## [YOUR GOAL]
When you find the line with "im Fokus bleibt!" among the records below, reproduce it and each line after it exactly, ending with the line with "Motor von Bosch, der".

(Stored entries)
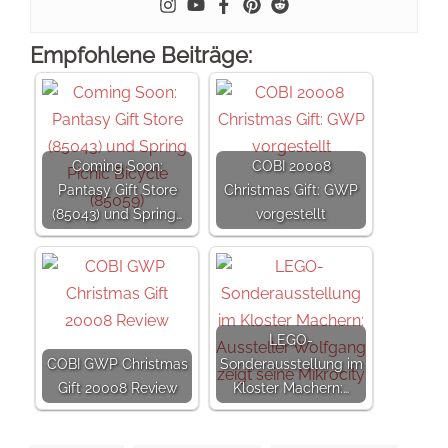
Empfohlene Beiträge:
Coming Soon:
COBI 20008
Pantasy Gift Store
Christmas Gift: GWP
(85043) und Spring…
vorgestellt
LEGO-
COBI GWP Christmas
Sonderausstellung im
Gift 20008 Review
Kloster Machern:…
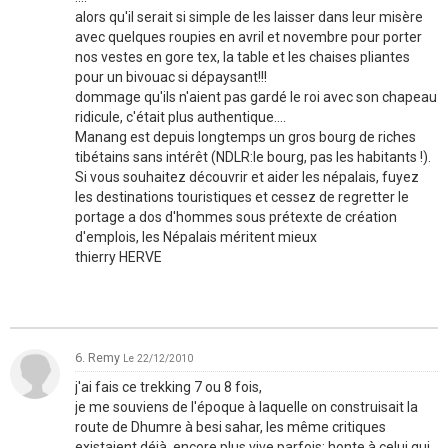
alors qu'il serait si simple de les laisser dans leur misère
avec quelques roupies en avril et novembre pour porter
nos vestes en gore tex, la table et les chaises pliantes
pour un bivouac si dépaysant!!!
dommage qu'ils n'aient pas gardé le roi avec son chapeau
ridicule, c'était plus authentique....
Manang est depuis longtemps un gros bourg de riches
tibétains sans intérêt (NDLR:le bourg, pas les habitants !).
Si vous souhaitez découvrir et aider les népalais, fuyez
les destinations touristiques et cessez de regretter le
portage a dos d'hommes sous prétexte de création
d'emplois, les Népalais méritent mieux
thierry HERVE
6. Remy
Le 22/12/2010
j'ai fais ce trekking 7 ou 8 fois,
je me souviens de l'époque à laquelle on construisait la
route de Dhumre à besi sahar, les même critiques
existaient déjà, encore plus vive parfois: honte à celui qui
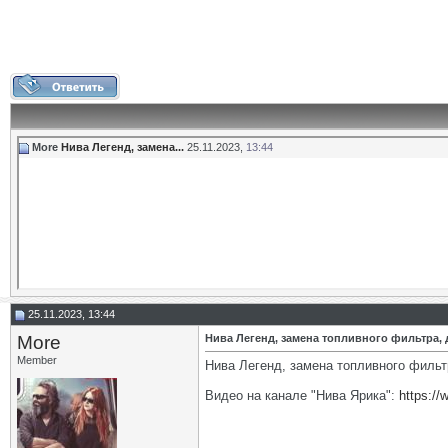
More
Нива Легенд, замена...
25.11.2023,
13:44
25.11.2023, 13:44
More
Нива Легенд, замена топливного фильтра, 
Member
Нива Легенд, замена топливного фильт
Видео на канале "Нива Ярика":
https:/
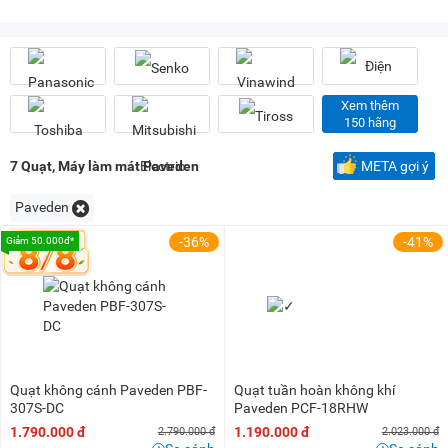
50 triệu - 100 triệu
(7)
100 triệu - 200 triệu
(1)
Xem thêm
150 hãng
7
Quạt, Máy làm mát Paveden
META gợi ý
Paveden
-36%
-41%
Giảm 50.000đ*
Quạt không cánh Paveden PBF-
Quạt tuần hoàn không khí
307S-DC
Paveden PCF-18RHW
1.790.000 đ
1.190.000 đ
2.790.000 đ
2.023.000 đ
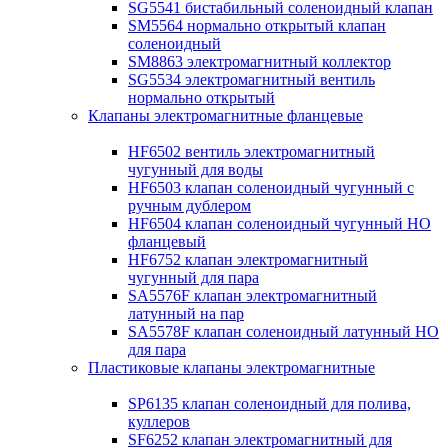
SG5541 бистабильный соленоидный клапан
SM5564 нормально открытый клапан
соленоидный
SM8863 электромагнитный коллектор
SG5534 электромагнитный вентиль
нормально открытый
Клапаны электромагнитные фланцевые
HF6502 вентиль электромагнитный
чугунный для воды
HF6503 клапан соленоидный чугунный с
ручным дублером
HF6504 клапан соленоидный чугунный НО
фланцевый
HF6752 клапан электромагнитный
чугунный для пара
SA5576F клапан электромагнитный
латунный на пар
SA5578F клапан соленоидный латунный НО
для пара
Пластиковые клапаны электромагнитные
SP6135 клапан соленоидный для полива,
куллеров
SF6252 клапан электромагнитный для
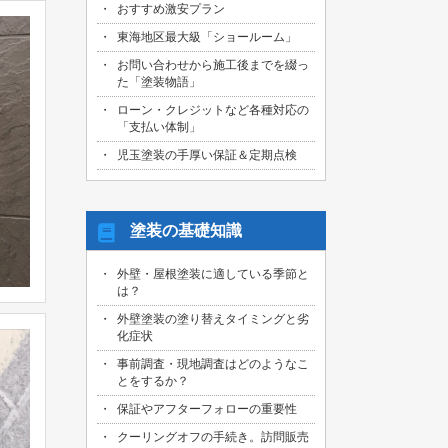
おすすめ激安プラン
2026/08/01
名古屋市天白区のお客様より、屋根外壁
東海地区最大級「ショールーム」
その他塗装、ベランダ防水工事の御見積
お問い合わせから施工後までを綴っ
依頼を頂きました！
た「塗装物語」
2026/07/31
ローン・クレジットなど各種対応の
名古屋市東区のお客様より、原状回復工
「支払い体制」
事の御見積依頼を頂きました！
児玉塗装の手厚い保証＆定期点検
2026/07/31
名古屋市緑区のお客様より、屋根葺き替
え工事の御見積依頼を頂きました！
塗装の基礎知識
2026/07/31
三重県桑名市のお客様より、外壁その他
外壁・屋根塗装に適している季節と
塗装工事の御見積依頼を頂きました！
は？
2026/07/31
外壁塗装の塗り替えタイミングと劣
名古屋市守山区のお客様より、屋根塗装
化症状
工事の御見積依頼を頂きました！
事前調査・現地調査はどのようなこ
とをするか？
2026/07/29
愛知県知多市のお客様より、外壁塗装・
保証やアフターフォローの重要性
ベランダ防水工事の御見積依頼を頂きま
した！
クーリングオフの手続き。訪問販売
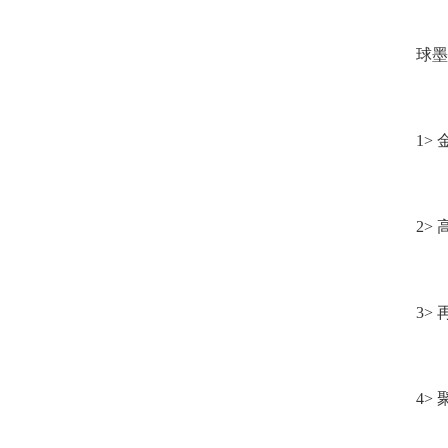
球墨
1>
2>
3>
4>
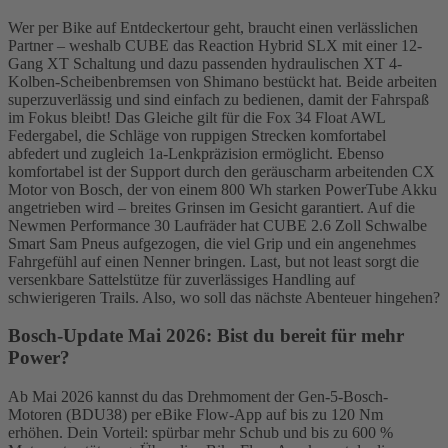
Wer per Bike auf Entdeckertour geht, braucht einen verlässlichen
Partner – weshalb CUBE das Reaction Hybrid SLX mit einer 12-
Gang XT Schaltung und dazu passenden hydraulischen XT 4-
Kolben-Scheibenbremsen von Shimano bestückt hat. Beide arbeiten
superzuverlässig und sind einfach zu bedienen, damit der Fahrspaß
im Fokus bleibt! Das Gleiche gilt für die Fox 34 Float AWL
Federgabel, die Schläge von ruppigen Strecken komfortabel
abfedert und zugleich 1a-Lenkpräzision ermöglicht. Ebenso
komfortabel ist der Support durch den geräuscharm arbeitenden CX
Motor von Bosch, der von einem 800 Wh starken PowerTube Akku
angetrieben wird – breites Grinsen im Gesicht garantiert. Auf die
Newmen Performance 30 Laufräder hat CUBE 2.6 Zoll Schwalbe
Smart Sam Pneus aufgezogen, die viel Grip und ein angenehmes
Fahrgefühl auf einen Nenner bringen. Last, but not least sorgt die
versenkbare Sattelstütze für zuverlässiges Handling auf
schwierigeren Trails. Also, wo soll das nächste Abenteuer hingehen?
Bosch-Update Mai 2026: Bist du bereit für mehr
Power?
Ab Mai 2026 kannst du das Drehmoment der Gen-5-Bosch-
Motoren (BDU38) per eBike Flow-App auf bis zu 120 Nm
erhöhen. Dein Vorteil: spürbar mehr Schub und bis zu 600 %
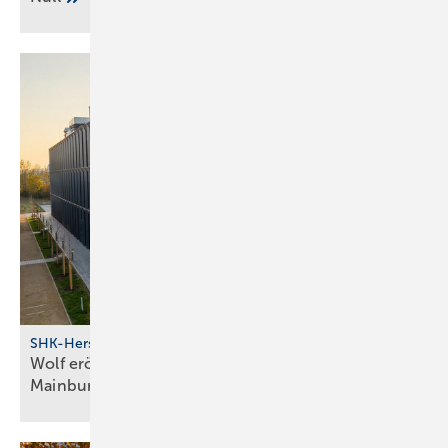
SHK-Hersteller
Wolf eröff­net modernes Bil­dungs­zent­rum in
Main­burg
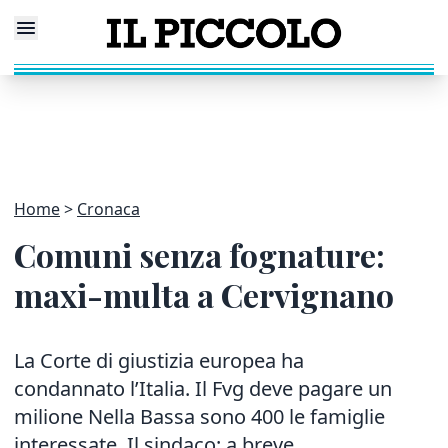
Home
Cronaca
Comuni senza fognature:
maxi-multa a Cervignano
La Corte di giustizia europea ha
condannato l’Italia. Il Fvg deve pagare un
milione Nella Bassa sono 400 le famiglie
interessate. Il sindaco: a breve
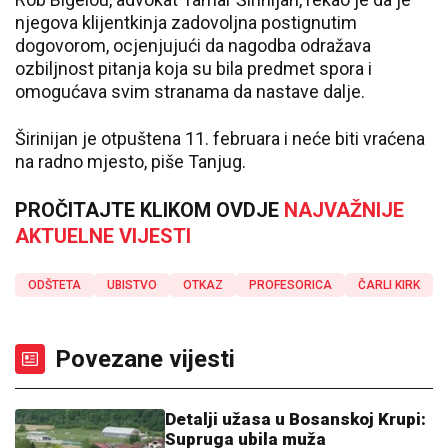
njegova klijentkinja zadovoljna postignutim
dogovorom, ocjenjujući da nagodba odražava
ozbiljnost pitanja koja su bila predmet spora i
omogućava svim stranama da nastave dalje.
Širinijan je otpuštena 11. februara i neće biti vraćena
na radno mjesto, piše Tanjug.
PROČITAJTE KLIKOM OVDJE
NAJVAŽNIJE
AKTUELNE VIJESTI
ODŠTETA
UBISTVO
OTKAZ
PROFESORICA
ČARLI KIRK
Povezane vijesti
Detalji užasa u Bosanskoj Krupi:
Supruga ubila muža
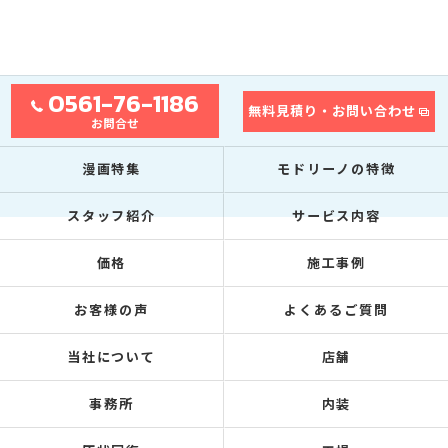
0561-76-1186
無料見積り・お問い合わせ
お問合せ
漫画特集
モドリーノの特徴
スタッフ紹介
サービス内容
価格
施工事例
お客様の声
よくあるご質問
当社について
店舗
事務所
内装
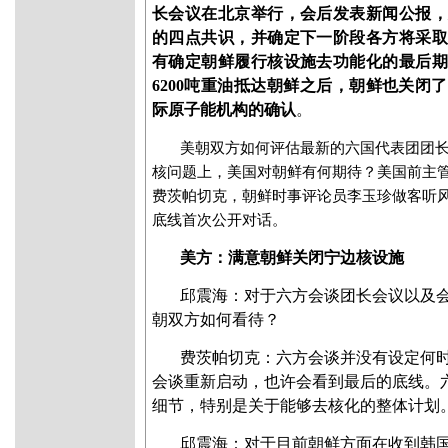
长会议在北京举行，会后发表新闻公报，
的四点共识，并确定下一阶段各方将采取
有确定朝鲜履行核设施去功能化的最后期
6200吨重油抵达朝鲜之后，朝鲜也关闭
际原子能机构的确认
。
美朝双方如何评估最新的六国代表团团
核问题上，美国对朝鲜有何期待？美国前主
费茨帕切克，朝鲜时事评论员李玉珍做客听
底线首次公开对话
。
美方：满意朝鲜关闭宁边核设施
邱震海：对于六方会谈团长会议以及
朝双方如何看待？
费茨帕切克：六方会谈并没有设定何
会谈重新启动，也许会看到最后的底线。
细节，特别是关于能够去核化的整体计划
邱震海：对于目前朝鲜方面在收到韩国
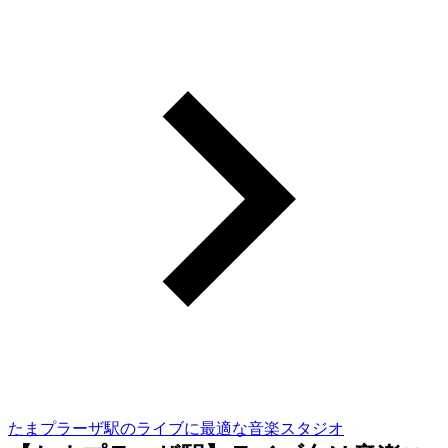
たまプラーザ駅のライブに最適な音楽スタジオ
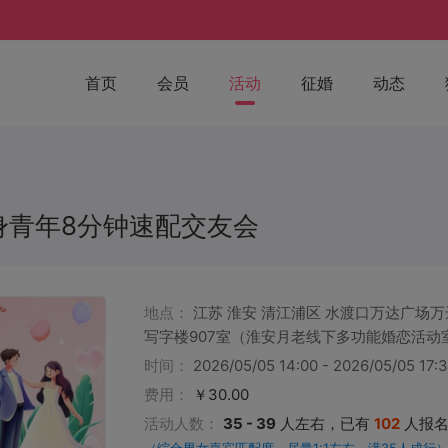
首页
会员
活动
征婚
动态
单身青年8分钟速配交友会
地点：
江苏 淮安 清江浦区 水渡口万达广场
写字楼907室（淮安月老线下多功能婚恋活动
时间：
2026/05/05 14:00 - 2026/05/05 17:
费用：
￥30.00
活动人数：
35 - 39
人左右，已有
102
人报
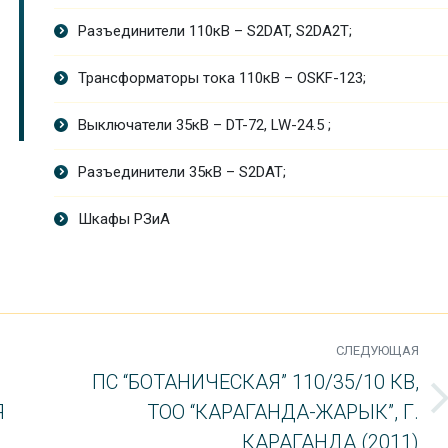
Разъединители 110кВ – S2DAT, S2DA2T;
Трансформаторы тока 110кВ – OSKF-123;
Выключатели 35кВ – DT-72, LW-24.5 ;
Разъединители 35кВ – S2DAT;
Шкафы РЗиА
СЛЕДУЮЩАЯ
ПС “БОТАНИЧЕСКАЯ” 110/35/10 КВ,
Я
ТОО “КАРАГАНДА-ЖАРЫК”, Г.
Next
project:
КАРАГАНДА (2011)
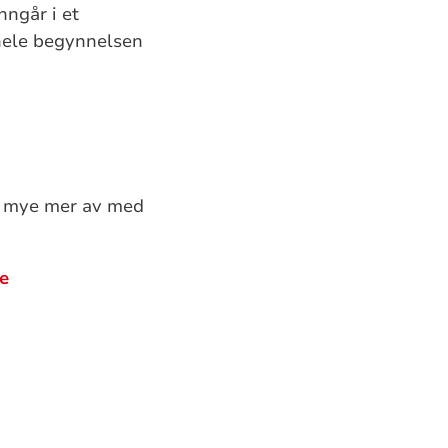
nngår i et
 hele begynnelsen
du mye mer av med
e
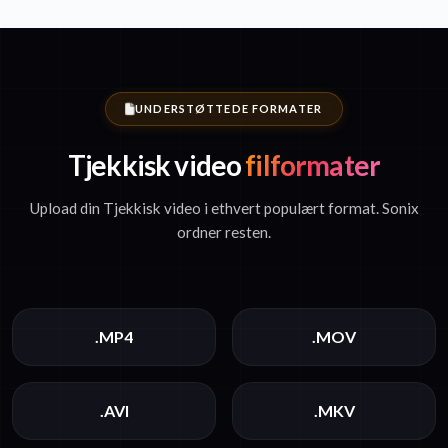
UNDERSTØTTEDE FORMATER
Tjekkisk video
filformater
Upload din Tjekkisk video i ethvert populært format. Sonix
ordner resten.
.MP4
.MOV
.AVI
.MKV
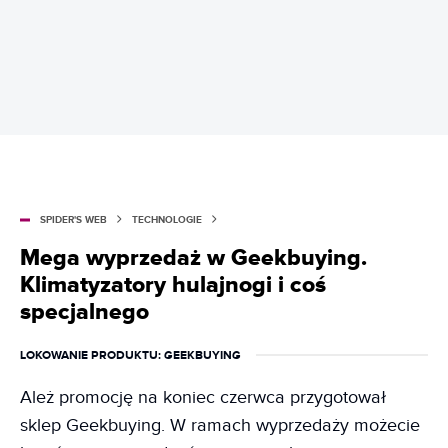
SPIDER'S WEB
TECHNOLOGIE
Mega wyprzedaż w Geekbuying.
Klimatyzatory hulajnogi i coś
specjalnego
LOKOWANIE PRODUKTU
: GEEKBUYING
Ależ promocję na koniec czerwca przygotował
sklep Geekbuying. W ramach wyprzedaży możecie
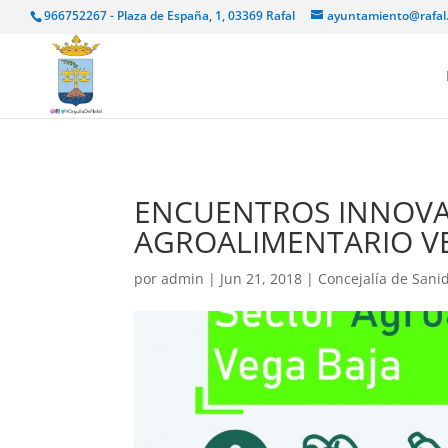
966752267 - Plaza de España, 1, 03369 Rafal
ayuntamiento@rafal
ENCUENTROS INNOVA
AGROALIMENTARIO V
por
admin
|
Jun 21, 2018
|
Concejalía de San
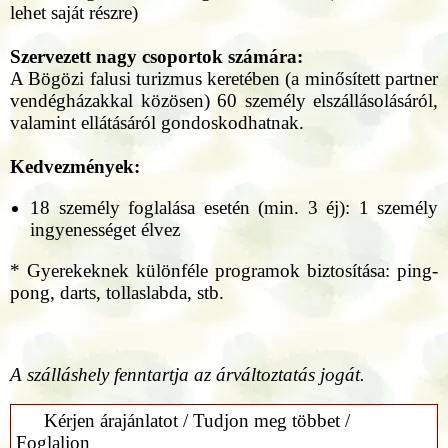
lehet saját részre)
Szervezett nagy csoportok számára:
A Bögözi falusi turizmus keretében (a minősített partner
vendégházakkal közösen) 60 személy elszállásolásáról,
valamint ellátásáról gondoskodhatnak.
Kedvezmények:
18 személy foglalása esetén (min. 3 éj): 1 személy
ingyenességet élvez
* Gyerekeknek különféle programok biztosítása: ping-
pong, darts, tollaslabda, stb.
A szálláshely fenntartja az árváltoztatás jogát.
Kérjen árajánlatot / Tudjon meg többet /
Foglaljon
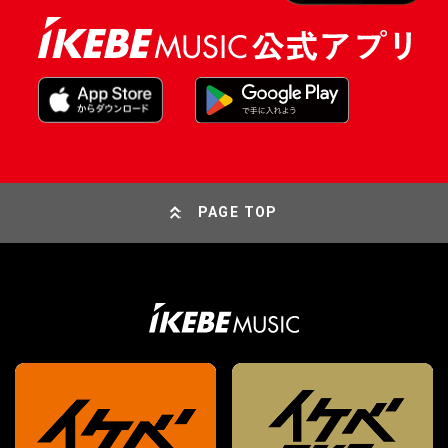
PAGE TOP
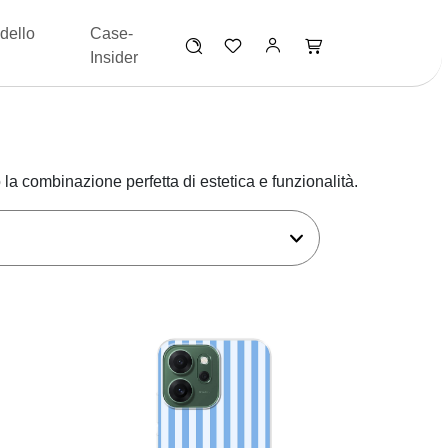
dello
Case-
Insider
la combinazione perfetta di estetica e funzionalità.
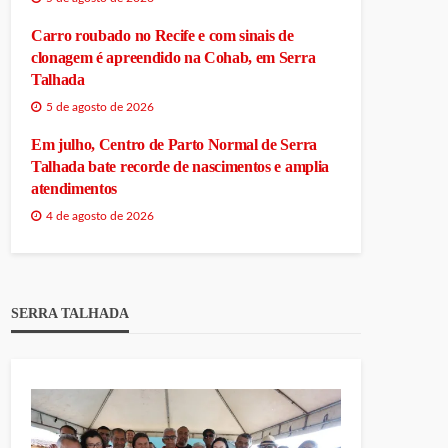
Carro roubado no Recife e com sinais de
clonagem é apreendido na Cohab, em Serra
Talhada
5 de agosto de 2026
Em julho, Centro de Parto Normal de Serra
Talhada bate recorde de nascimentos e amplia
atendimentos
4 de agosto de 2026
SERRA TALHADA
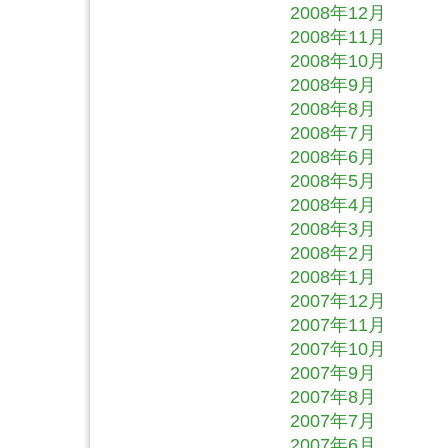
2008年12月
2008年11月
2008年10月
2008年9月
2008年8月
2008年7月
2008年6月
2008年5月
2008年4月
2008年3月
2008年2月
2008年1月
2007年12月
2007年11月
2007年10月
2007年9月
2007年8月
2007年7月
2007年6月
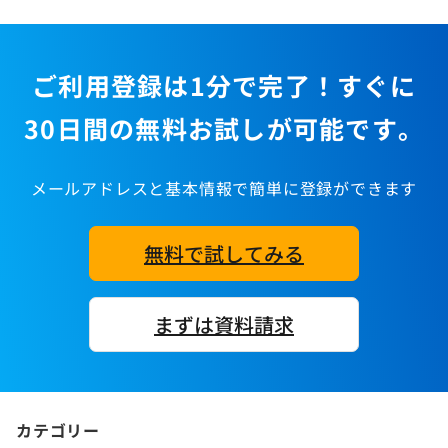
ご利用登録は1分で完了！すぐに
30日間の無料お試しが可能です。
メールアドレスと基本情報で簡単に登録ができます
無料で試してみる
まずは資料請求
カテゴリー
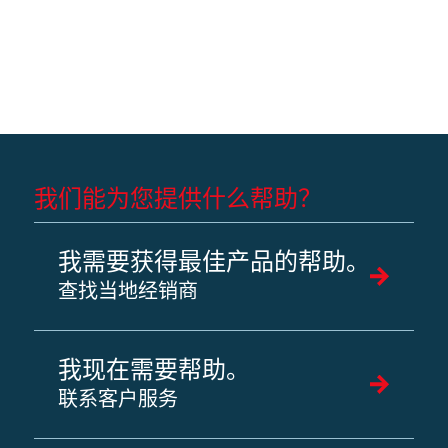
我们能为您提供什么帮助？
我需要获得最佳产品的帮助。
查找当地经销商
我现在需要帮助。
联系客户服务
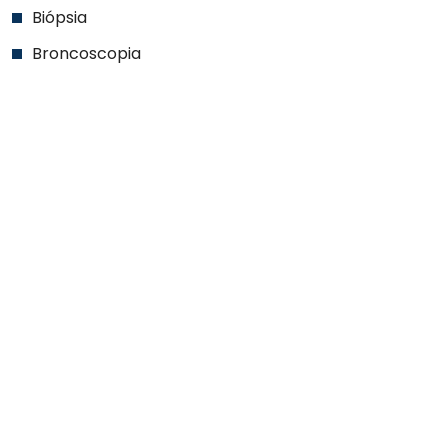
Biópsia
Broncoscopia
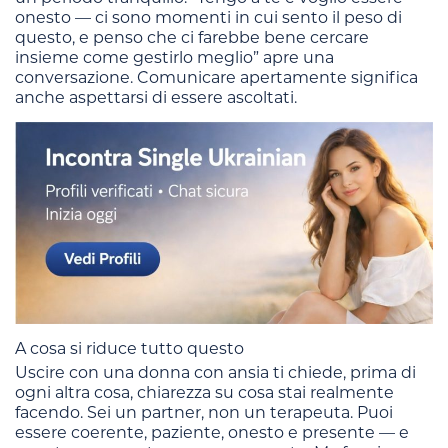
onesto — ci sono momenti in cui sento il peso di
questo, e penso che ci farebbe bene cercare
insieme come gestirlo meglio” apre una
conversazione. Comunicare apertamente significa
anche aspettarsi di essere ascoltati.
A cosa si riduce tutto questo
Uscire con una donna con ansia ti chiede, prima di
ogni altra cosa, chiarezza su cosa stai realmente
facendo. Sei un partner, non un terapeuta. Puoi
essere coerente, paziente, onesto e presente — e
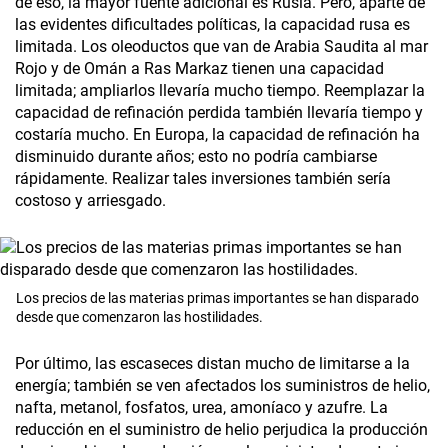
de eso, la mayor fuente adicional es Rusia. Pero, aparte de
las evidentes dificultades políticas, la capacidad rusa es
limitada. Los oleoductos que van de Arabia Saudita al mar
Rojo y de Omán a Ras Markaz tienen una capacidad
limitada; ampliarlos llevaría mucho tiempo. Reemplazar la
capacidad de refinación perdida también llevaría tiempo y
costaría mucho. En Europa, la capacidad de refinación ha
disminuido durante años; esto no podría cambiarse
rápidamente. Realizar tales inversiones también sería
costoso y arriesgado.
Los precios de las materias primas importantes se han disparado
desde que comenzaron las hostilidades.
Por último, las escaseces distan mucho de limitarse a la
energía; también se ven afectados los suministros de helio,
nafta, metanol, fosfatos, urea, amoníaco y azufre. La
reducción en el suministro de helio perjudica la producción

## [WRITTEN SOLUTION]
im Fokus bleibt! Das Gleiche gilt für die Fox 34 Float AWL
Federgabel, die Schläge von ruppigen Strecken komfortabel
abfedert und zugleich 1a-Lenkpräzision ermöglicht. Ebenso
komfortabel ist der Support durch den geräuscharm arbeitenden CX
Motor von Bosch, der von einem 800 Wh starken PowerTube Akku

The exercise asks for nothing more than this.